The new rules have included forcing lenders to carry out tighter affordability checks and a cap being put on the overall cost of a payday loan. The cap was introduced in 2015, to stop fees spiralling out of control.
The research, conducted by the Social Market Foundation (SMF), found the proportion of loans on which consumers were charged extra fees, such as late payment fees, on top of contractual interest, has halved, from 16 per cent in 2013 to 8 per cent in 2015.
The average loan size has increased by £11 in recent years, from £245 in 2013 to £256 in 2016.
The cost cap on loans appears to have had an impact, and someone borrowing £200 for 30 days would pay £36 less under the current average market prices than they would have done in 2013, the report found.
The research collected data from short-term lenders as well as carrying out a survey of more than 1,200 payday loan customers.
One in 16 (6 per cent) customers said they would have used an unlicensed lender who is not a family member or a friend if they had not been able to access a short-term loan.
Nigel Keohane, research director at the SMF, said: “Policy makers should be vigilant about the potential risks to those who are excluded from the market.”
The Financial Conduct Authority (FCA), which introduced the tougher rules for payday lenders, recently said it was putting high cost loans under the spotlight, including payday loans, overdrafts, door-to-door lending and logbook loans – where someone”s car may be put up as security for a loan.

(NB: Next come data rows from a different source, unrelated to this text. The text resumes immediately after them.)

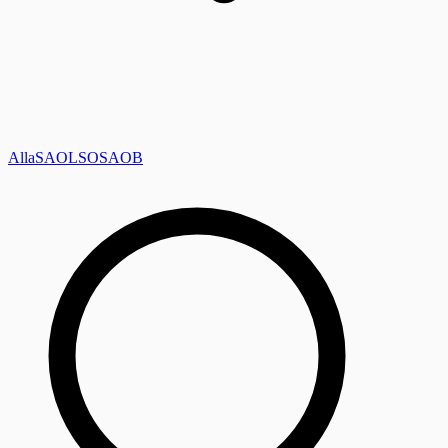
Alla
SAOL
SO
SAOB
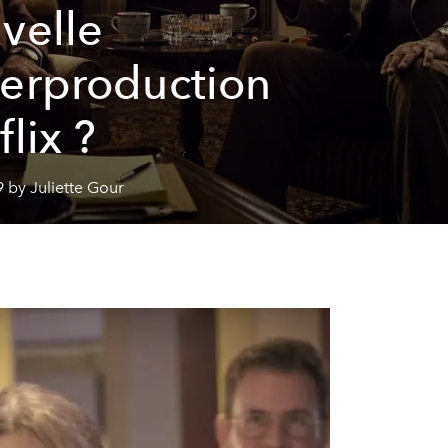
velle
erproduction
flix ?
 by Juliette Gour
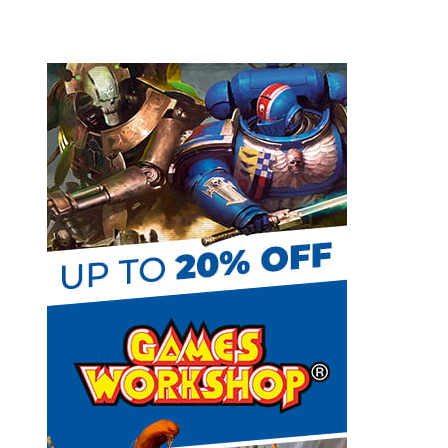
k
s
e
t
C
h
a
n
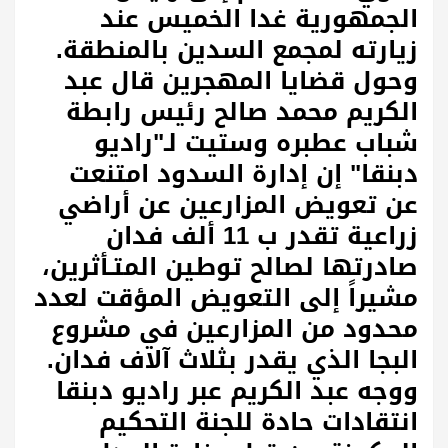
الجمهورية غدا الخميس عند
زيارته لمجمع السدين بالمنطقة.
وحول قضايا المهجرين قال عبد
الكريم محمد صالح رئيس رابطة
شباب عطبره وستيت لـ"راديو
دبنقا" إن إدارة السدود امتنعت
عن تعويض المزارعين عن أراضي
زراعية تقدر ب 11 ألف فدان
صادرتها لصالح توطين المتـأثرين،
مشيراً إلى التعويض المؤقت لعدد
محدود من المزارعين في مشروع
البجا الذي يقدر بثلاث آلاف فدان.
ووجه عبد الكريم عبر راديو دبنقا
انتقادات حادة للجنة التحكيم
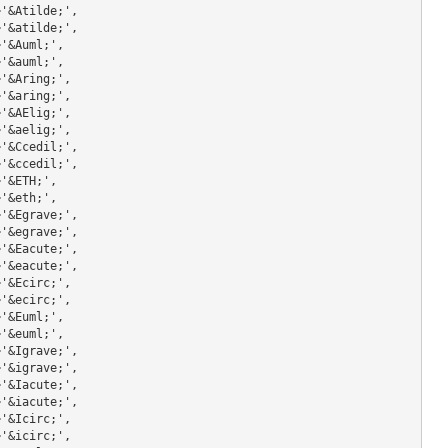
                  'Ã'=>'&Atilde;',
                  'ã'=>'&atilde;',
                'Ä'=>'&Auml;',
                'ä'=>'&auml;',
                 'Å'=>'&Aring;',
                 'å'=>'&aring;',
                 'Æ'=>'&AElig;',
                 'æ'=>'&aelig;',
                  'Ç'=>'&Ccedil;',
                  'ç'=>'&ccedil;',
               'Ð'=>'&ETH;',
               'ð'=>'&eth;',
                  'È'=>'&Egrave;',
                  'è'=>'&egrave;',
                  'É'=>'&Eacute;',
                  'é'=>'&eacute;',
                 'Ê'=>'&Ecirc;',
                 'ê'=>'&ecirc;',
                'Ë'=>'&Euml;',
                'ë'=>'&euml;',
                  'Ì'=>'&Igrave;',
                  'ì'=>'&igrave;',
                  'Í'=>'&Iacute;',
                  'í'=>'&iacute;',
                 'Î'=>'&Icirc;',
                 'î'=>'&icirc;',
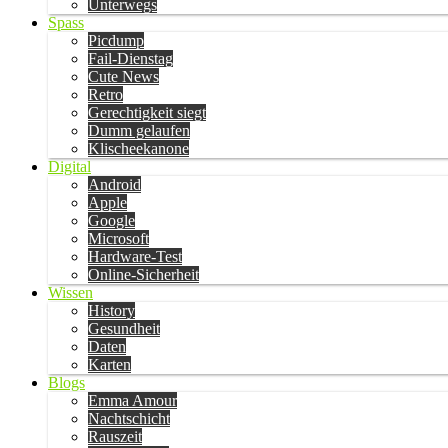
Unterwegs
Spass
Picdump
Fail-Dienstag
Cute News
Retro
Gerechtigkeit siegt
Dumm gelaufen
Klischeekanone
Digital
Android
Apple
Google
Microsoft
Hardware-Test
Online-Sicherheit
Wissen
History
Gesundheit
Daten
Karten
Blogs
Emma Amour
Nachtschicht
Rauszeit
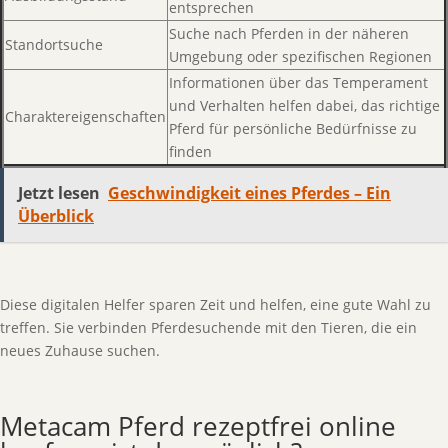
entsprechen
Suche nach Pferden in der näheren
Standortsuche
Umgebung oder spezifischen Regionen
Informationen über das Temperament
und Verhalten helfen dabei, das richtige
Charaktereigenschaften
Pferd für persönliche Bedürfnisse zu
finden
Jetzt lesen
Geschwindigkeit eines Pferdes – Ein
Überblick
Diese digitalen Helfer sparen Zeit und helfen, eine gute Wahl zu
treffen. Sie verbinden Pferdesuchende mit den Tieren, die ein
neues Zuhause suchen.
Metacam Pferd rezeptfrei online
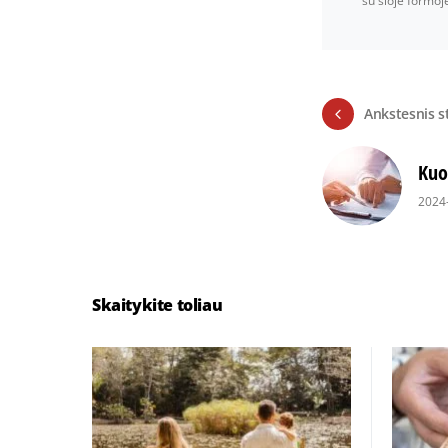
su šioje formo
Ankstesnis s
Kuo
2024
Skaitykite toliau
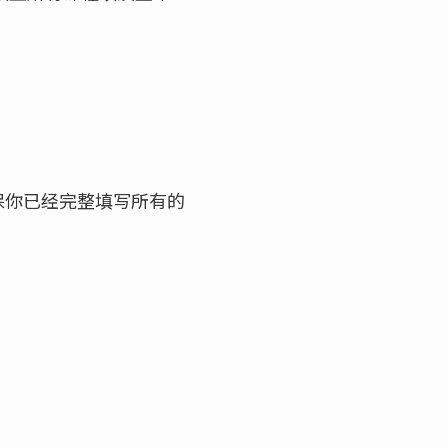
保你已经完整填写所有的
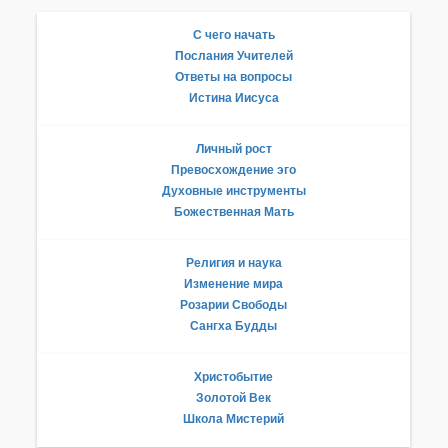
С чего начать
Послания Учителей
Ответы на вопросы
Истина Иисуса
Личный рост
Превосхождение эго
Духовные инструменты
Божественная Мать
Религия и наука
Изменение мира
Розарии Свободы
Сангха Будды
Христобытие
Золотой Век
Школа Мистерий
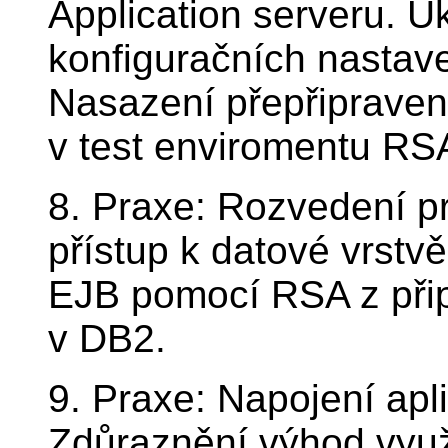
Application serveru. 
konfiguračních nastaven
Nasazení přepřiprave
v test enviromentu RSA
8. Praxe: Rozvedení pr
přístup k datové vrstv
EJB pomocí RSA z přip
v DB2.
9. Praxe: Napojení apl
Zdůraznění výhod využ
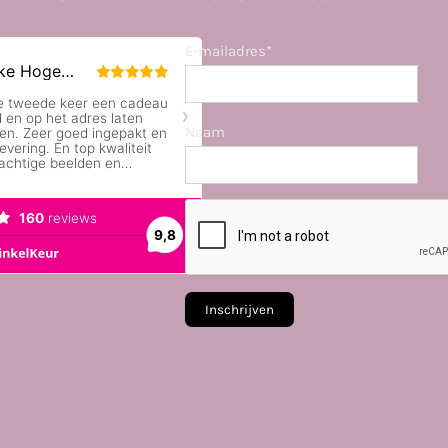
E-mailadres*
Naam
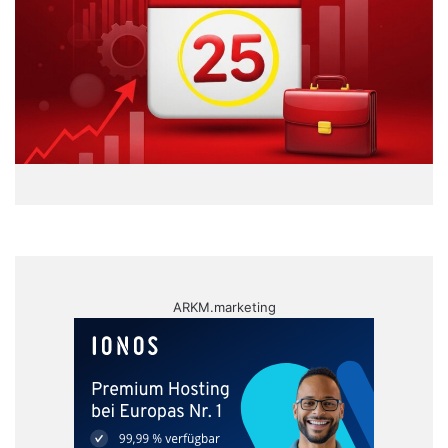
ARKM.marketing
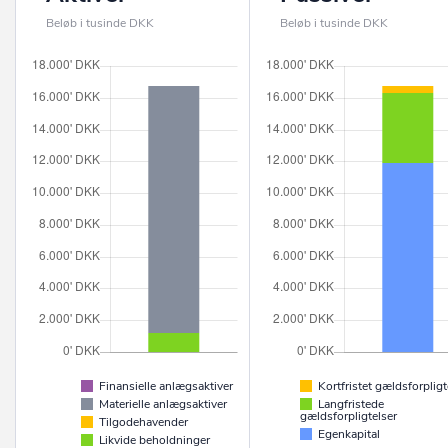
Beløb i tusinde DKK
Beløb i tusinde DKK
Finansielle anlægsaktiver
Kortfristet gældsforpligt
Materielle anlægsaktiver
Langfristede
gældsforpligtelser
Tilgodehavender
Egenkapital
Likvide beholdninger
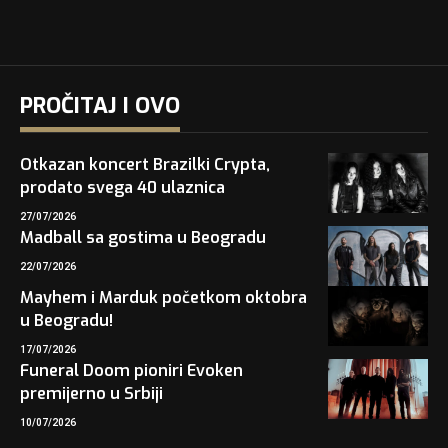
PROČITAJ I OVO
Otkazan koncert Brazilki Crypta,
prodato svega 40 ulaznica
27/07/2026
Madball sa gostima u Beogradu
22/07/2026
Mayhem i Marduk početkom oktobra
u Beogradu!
17/07/2026
Funeral Doom pioniri Evoken
premijerno u Srbiji
10/07/2026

StepChange Debt Charity said earlier this month that it is still seeing many people struggling with problem payday loan debts.
The tougher rules for payday lenders were introduced following an outcry from charities who reported seeing borrowers sinking into debt spirals with multiple payday loans that they could not afford to pay off.
The CFA said research found the typical customer today is likely to earn between £20,000 and £25,000, is male, aged between 25 and 39, and is in full-time employment.
Russell Hamblin-Boone, chief executive of the CFA, said: “We are witnessing a modern credit revolution, which has led to high industry standards and better outcomes for consumers.”